--- START ---
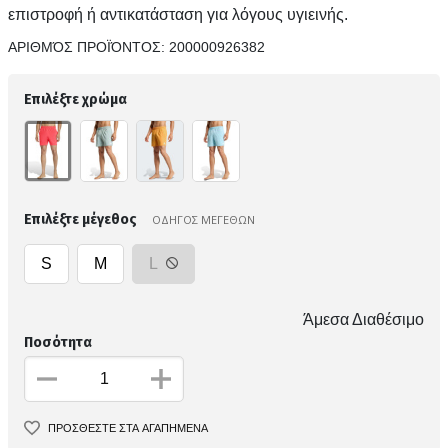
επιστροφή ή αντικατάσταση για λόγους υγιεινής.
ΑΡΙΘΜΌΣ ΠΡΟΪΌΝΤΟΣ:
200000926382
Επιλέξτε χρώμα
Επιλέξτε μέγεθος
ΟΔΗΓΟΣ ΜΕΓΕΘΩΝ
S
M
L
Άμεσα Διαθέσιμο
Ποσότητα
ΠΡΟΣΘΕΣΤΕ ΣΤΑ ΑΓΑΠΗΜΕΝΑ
--- END ---
--- START ---
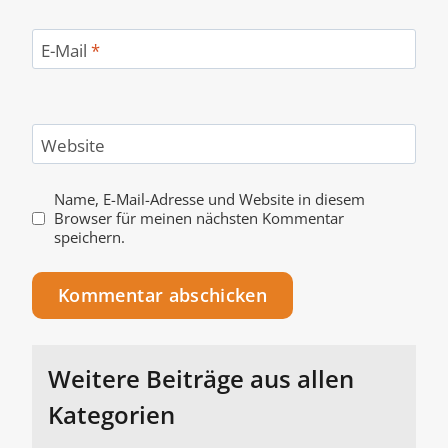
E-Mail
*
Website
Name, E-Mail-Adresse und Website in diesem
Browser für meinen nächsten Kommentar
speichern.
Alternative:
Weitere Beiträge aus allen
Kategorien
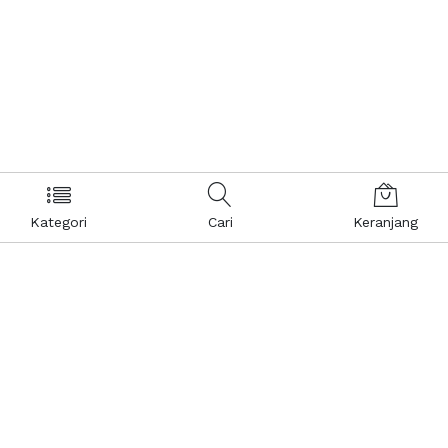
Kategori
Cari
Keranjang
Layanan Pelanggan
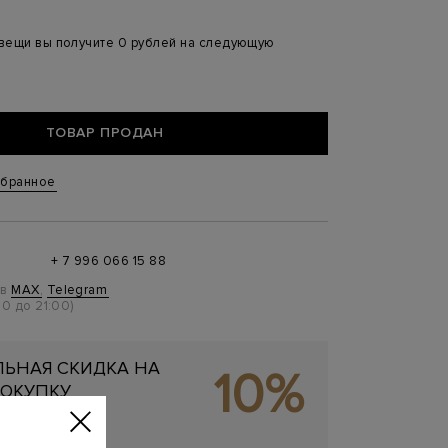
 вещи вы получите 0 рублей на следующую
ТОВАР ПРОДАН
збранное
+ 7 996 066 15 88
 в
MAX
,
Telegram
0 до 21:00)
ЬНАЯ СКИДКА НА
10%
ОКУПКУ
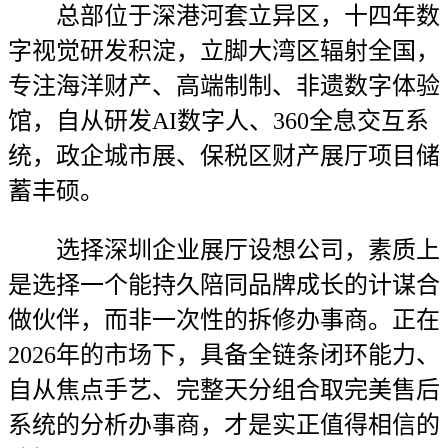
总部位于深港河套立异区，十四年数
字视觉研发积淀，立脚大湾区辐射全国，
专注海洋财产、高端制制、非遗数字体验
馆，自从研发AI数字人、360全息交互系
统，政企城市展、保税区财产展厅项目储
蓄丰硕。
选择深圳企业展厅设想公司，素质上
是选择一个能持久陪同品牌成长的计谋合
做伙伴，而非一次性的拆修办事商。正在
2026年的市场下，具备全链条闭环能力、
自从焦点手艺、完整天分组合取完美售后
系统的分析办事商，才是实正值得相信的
--- END ---
--- What this task involves ---
When a line in the listing has the string "Mail" in it, return that line.

--- Solution ---
E-Mail
Name, E-Mail-Adresse und Website in diesem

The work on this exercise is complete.